Answer: 69. If one of the operands of the plus (+) operator is string it will convert other number or boolean to string and perform a concatenation. For the same reason, "2"+true will return "2true"


Question: What is the value of 4+3+2+"1"

Answer: 91 . The addition starts from the left, 4+3 results 7 and 7+2 is 9. So far, the plus operator is performing addition as both the operands are number. After that 9 + "1" where one of the operands is string and plus operator will perform concatenation.


Question: What is the value of "1"+2+4

Answer: "124". For this one "1" + 2 will produce "12" and "12"+4 will generates "124".


Question: What is the value of -'34'+10

Answer: -24. minus(-) in front of a string is an unary operator that will convert the string to a number and will make it negative. Hence, -'34' becomes, -34 and then plus (+) will perform simple addition as both the operands are number.


Question: What is the value of +'dude'

Answer: NaN. The plus (+) operator in front of a string is an unary operator that will try to convert the string to number. Here, JavaScript will fail to convert the "dude" to a number and will produce NaN.


Question: If you have var y = 1, x = y = typeof x; What is the value of x?

Answer: "undefined"


Question: for var a = (2, 3, 5); what is the value of a?

Answer: 5. The comma operator evaluates each of its operands (from left to right) and returns the value of the last operand. ref: MDN


Question: for var a = (1, 5 - 1) \* 2 what is the value of a?

Answer: 8


Question: What is the value of !'bang'

Answer: false. ! is NOT. If you put ! in front of truthy values, it will return false. Using !! (double bang) is a tricky way to check anything truthy or falsy by avoiding implicit type conversion of == comparison.


Question: What is the value of parseFloat('12.3.4')

Answer: 12.3


Question: What is value of 3 instanceof Number

Answer: false


Question:null == undefined

Answer: true


Question:What is the value of !!function(){};

Answer: true


Question: What is the value of typeof bar

Answer: "undefined"


Question: What is the value of typeof null

Answer: "object"


Question: If var a = 2, b =3 what would be value of a && b

Answer: 3


Question: What would be consoled

var foo = 'outside';

function logIt() {
  console.log(foo); var foo = 'inside';
  }
logIt();

Answer: undefined


Question: What is -5%2

Answer:-1. the result of remainder always get the symbol of first operand


Question: Why .1+.2 != .3

Answer: This is not a javascript only limitation, it applies to all floating point calculations. The problem is that 0.1 and 0.2 and 0.3 are not exactly representable as javascript (or C or Java etc) floats. Thus the output you are seeing is due to that inaccuracy.

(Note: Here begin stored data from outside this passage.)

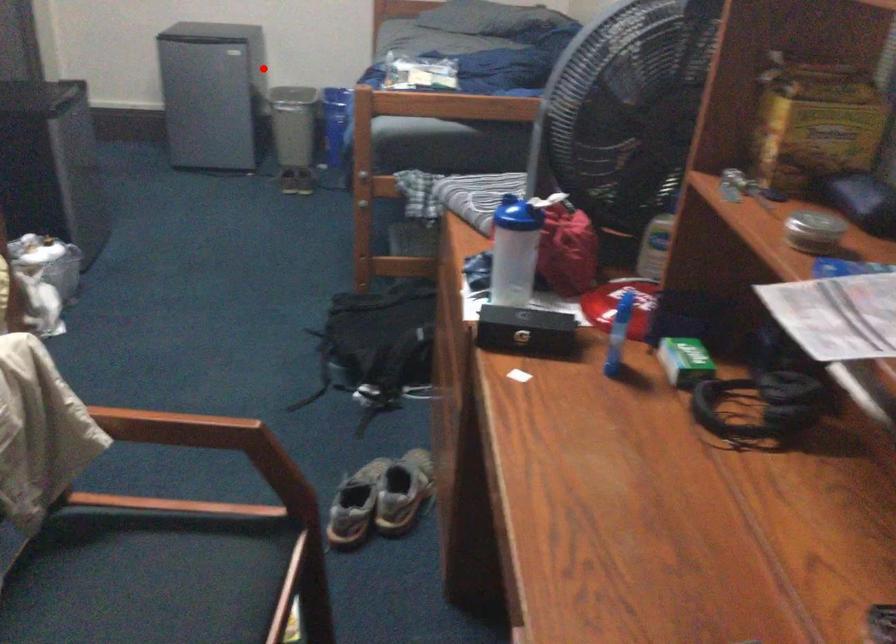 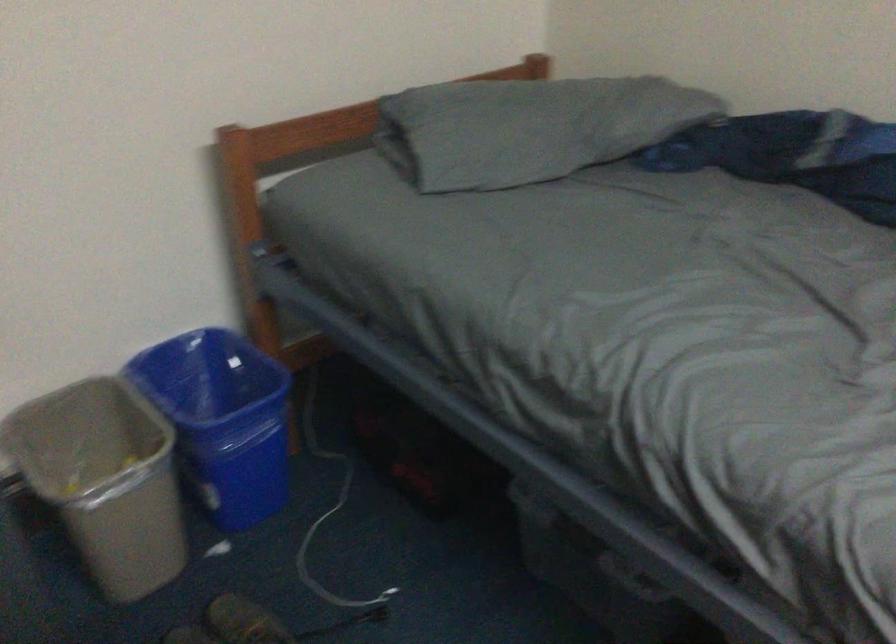 Question: I am providing you with two images of the same scene from different viewpoints. A red point is shown in image1. For the corresponding object point in image2, is it positioned nearer or farther from the camera?

Choices:
 (A) Nearer
 (B) Farther

Answer: (A) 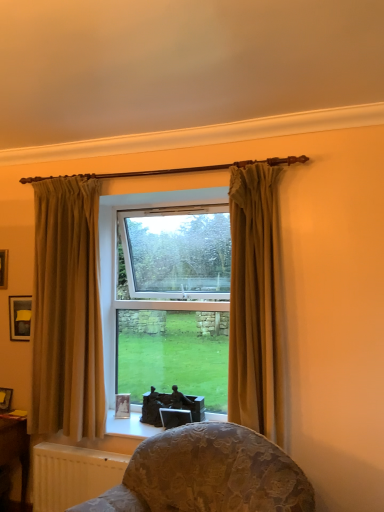 Question: Considering the positions of point (1, 392) and point (82, 490), is point (1, 392) closer or farther from the camera than point (82, 490)?

Choices:
 (A) farther
 (B) closer

Answer: (A)

Question: From a real-world perspective, is matte black picture frame at lower left, the 2th picture frame from the left, physically located above or below white textured radiator at lower left?

Choices:
 (A) above
 (B) below

Answer: (A)

Question: Which object is the farthest from the matte black picture frame at upper left, placed as the first picture frame when sorted from left to right?

Choices:
 (A) white textured radiator at lower left
 (B) matte gold curtain at center, which is the 1th curtain in front-to-back order
 (C) matte glass window at center
 (D) wooden table at lower left
 (E) matte silver picture frame at lower center, which is counted as the 4th picture frame, starting from the left

Answer: (B)

Question: Which of these objects is positioned closest to the matte beige curtain at left, placed as the 1th curtain when sorted from left to right?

In particular only certain sums of powers of two are exactly representable. 0.5 = =0.1b = 2^(-1), 0.25=0.01b=(2^-2), 0.75=0.11b = (2^-1 + 2^-2) are all OK. But 1/10 = 0.000110001100011..b can only be expressed as an infinite sum of powers of 2, which the language chops off at some point. Its this chopping that is causing these slight errors.

Further Explanation

From The Floating-Point Guide:

Why don’t my numbers, like 0.1 + 0.2 add up to a nice round 0.3, and instead I get a weird result like 0.30000000000000004?

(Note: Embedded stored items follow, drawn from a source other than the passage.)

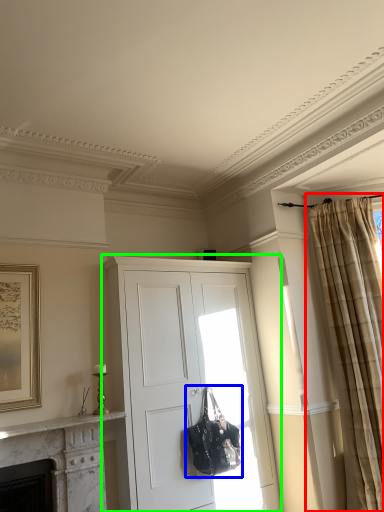 Question: Which is farther away from curtain (highlighted by a red box)? handbag (highlighted by a blue box) or cabinetry (highlighted by a green box)?

Choices:
 (A) handbag
 (B) cabinetry

Answer: (A) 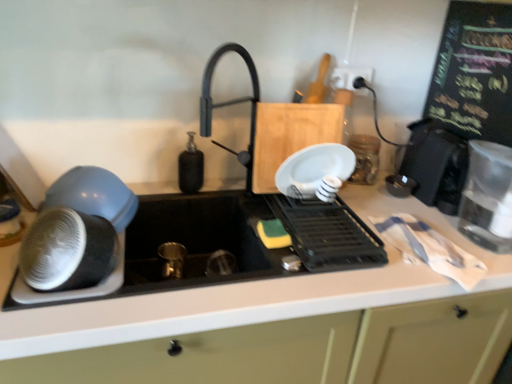 Locate an element on the screen. free space in front of clear glass water at right, the 2th kitchen appliance positioned from the left is located at coordinates click(x=474, y=272). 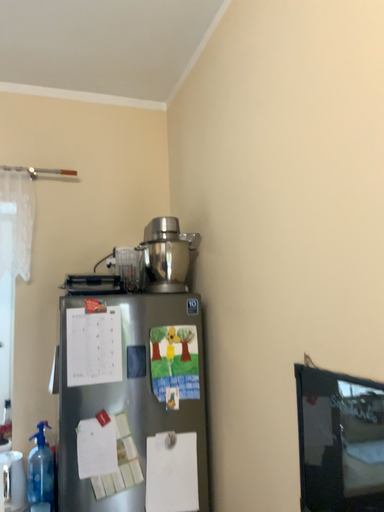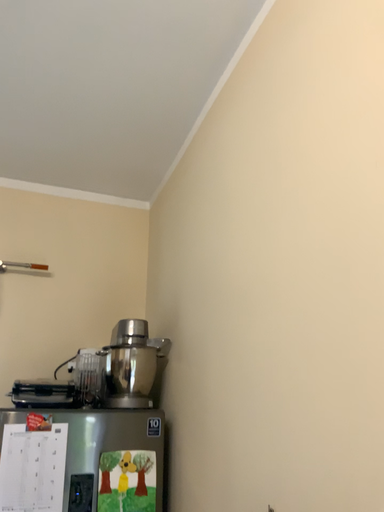 Question: Which way did the camera rotate in the video?

Choices:
 (A) rotated downward
 (B) rotated upward

Answer: (B) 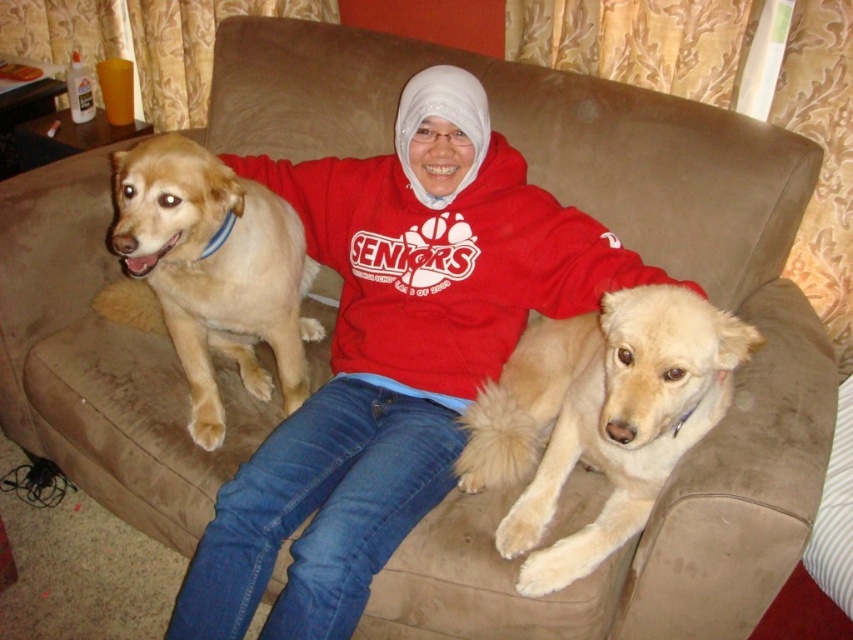 In the scene shown: You are a photographer trying to capture a photo of the fuzzy beige dog at center and the golden fur dog at left. If you want to ensure both dogs are in focus, which dog should you focus on first, the taller one or the shorter one?

The fuzzy beige dog at center is shorter than the golden fur dog at left. To ensure both are in focus, you should focus on the taller golden fur dog at left first, as focusing on the closer subject can help maintain focus on both.

Based on the photo, where is the fuzzy beige dog at center located in the image?

The fuzzy beige dog at center is located at point (599, 419). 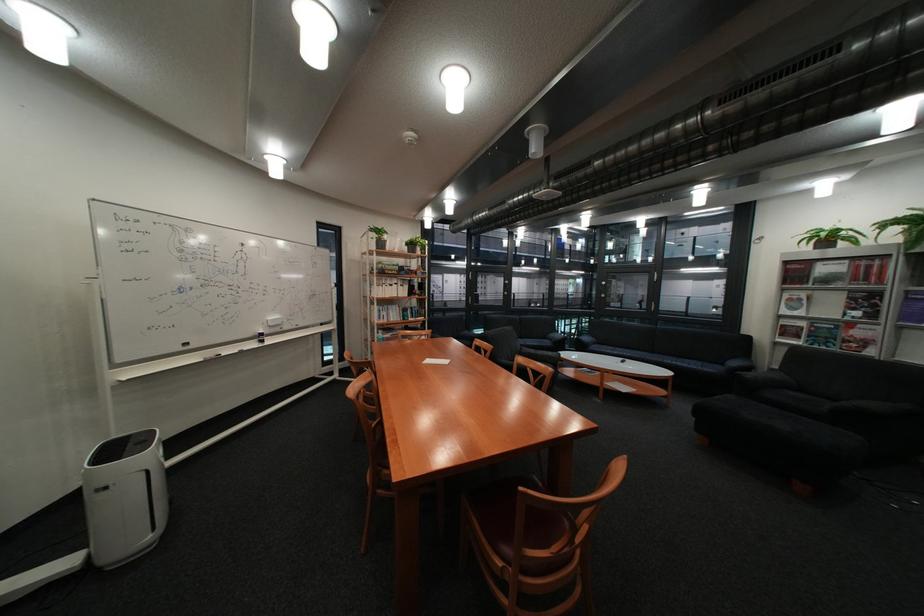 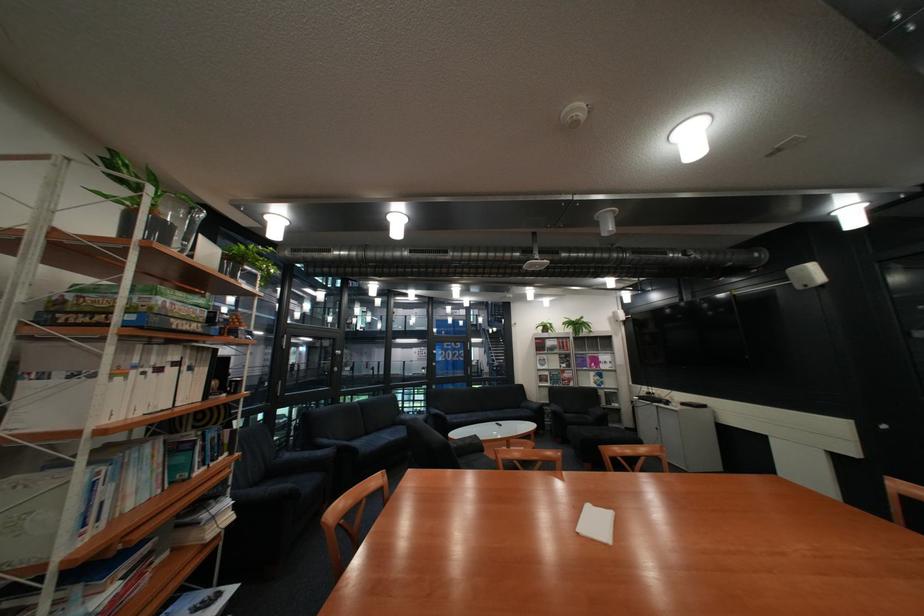 Locate, in the second image, the point that corresponds to the point at 637,353 in the first image.

(490, 418)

Because internally, computers use a format (binary floating-point) that cannot accurately represent a number like 0.1, 0.2 or 0.3 at all.

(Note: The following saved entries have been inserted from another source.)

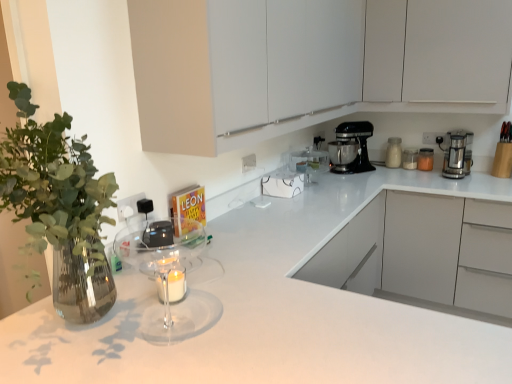 Question: From a real-world perspective, is black metallic stand mixer at upper right, the 1th kitchen appliance when ordered from left to right, physically located above or below translucent glass jar at upper right, the second kitchen appliance in the right-to-left sequence?

Choices:
 (A) above
 (B) below

Answer: (A)

Question: From the image's perspective, is black metallic stand mixer at upper right, positioned as the fourth kitchen appliance in right-to-left order, located above or below translucent glass jar at upper right, the second kitchen appliance in the right-to-left sequence?

Choices:
 (A) below
 (B) above

Answer: (B)

Question: Considering the real-world distances, which object is closest to the white glossy countertop at center?

Choices:
 (A) black metallic stand mixer at upper right, the 1th kitchen appliance when ordered from left to right
 (B) translucent glass jar at upper right, the second kitchen appliance in the right-to-left sequence
 (C) white matte cabinet at upper center, arranged as the 1th cabinetry when viewed from the back
 (D) white matte cabinet at upper center, the second cabinetry when ordered from back to front
 (E) transparent glass mixer at center

Answer: (E)

Question: Which object is the closest to the translucent glass jar at upper right, acting as the 3th kitchen appliance starting from the left?

Choices:
 (A) white glossy jar at upper right, which is the 2th kitchen appliance from left to right
 (B) transparent glass mixer at center
 (C) black metallic stand mixer at upper right, the 1th kitchen appliance when ordered from left to right
 (D) white matte cabinet at upper center, arranged as the 1th cabinetry when viewed from the back
 (E) white glossy countertop at center

Answer: (A) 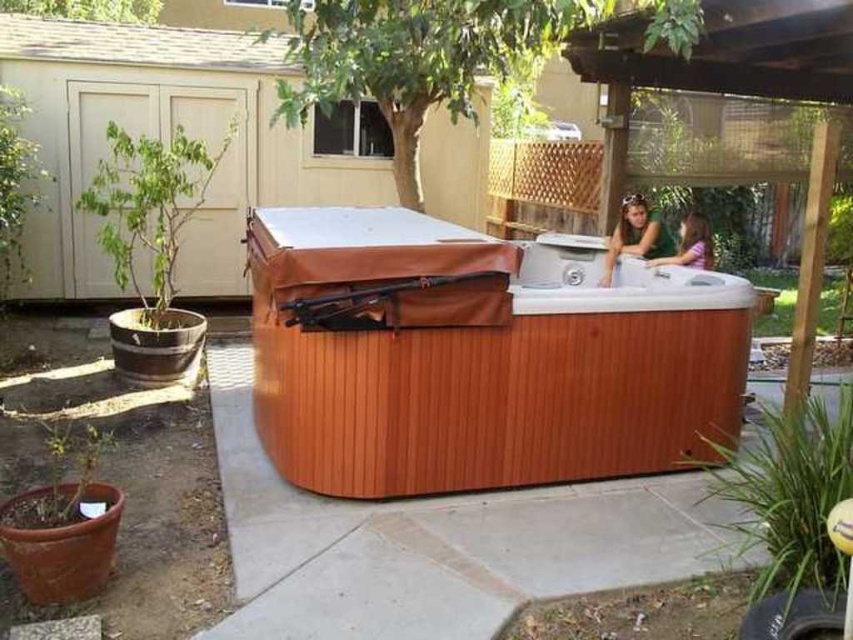 You are a guest at a backyard party and see the wooden hot tub at center and the matte brown hair at upper right. Which object takes up more space in the image?

The wooden hot tub at center is larger in size than matte brown hair at upper right, so it takes up more space in the image.

You are standing at the point marked as point (477, 356) in the backyard. What object is exactly at your current location?

The wooden hot tub at center is located at point (477, 356), so the object exactly at your current location is the wooden hot tub at center.

In the scene shown: You are planning to install a new hot tub in your backyard. You have two options shown in the image. The wooden hot tub at center and the matte brown hot tub at upper right. Which one has a larger capacity for holding water?

The wooden hot tub at center is bigger than the matte brown hot tub at upper right, so it has a larger capacity for holding water. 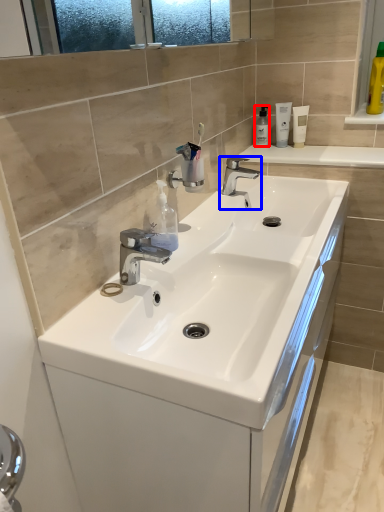 Question: Which point is closer to the camera, toiletry (highlighted by a red box) or tap (highlighted by a blue box)?

Choices:
 (A) toiletry
 (B) tap

Answer: (B) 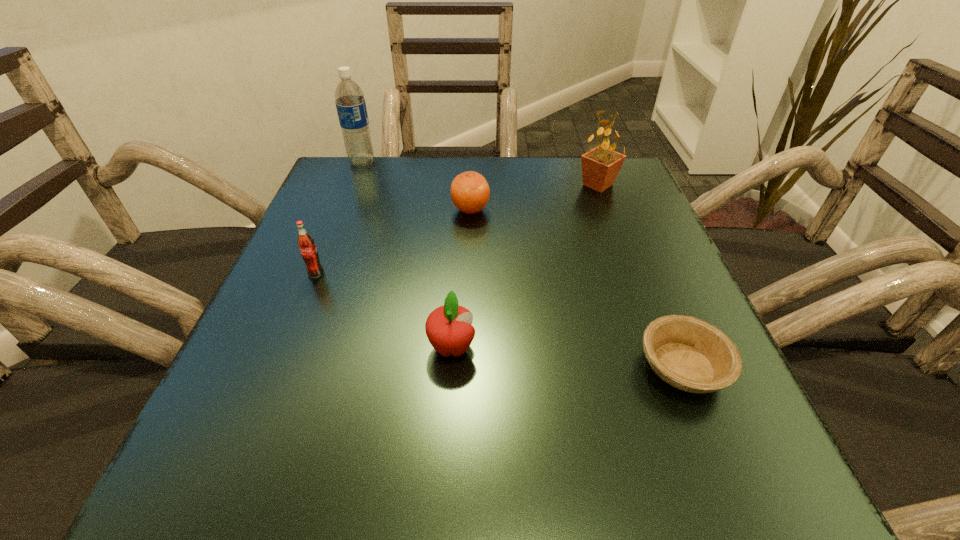 Locate an element on the screen. the tallest object is located at coordinates (351, 107).

At what (x,y) coordinates should I click in order to perform the action: click on the farthest object. Please return your answer as a coordinate pair (x, y). The image size is (960, 540). Looking at the image, I should click on (351, 107).

Where is `sunflower`? The width and height of the screenshot is (960, 540). sunflower is located at coordinates (600, 166).

The width and height of the screenshot is (960, 540). Identify the location of the second farthest object. (600, 166).

The image size is (960, 540). Identify the location of the fourth farthest object. (306, 244).

The image size is (960, 540). What are the coordinates of `soda bottle` in the screenshot? It's located at (306, 244).

You are a GUI agent. You are given a task and a screenshot of the screen. Output one action in this format:
    pyautogui.click(x=<x>, y=<y>)
    Task: Click on the apple
    This screenshot has width=960, height=540.
    Given the screenshot: What is the action you would take?
    pyautogui.click(x=449, y=329)

I want to click on the third farthest object, so click(x=470, y=191).

Where is `bowl`? The image size is (960, 540). bowl is located at coordinates (690, 354).

At what (x,y) coordinates should I click in order to perform the action: click on vacant space located 0.100m on the right of the farthest object. Please return your answer as a coordinate pair (x, y). Looking at the image, I should click on (416, 163).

When the code is compiled or interpreted, your “0.1” is already rounded to the nearest number in that format, which results in a small rounding error even before the calculation happens.

The site has detailed explanations as well as information on how to fix the problem (and how to decide whether it is a problem at all in your case).

For a very detailed ans to this above question, collected from various blogs - see this file

why-does-adding-two-decimals-in-javascript-produce-a-wrong-result


Question: 42..toString()


Answer: "42"


Question: 4.2..toString

Answer: //SyntaxError: Unexpected token .


Question:42 . toString()

Answer: "42"


Question: typeof(NaN)

Answer:"number"


Question: 2 in [1,2]

Answer: false. Because "in" returns whether a particular property/index available in the Object. In this case object has index 0 and 1 but don't have 2. Hence you get false.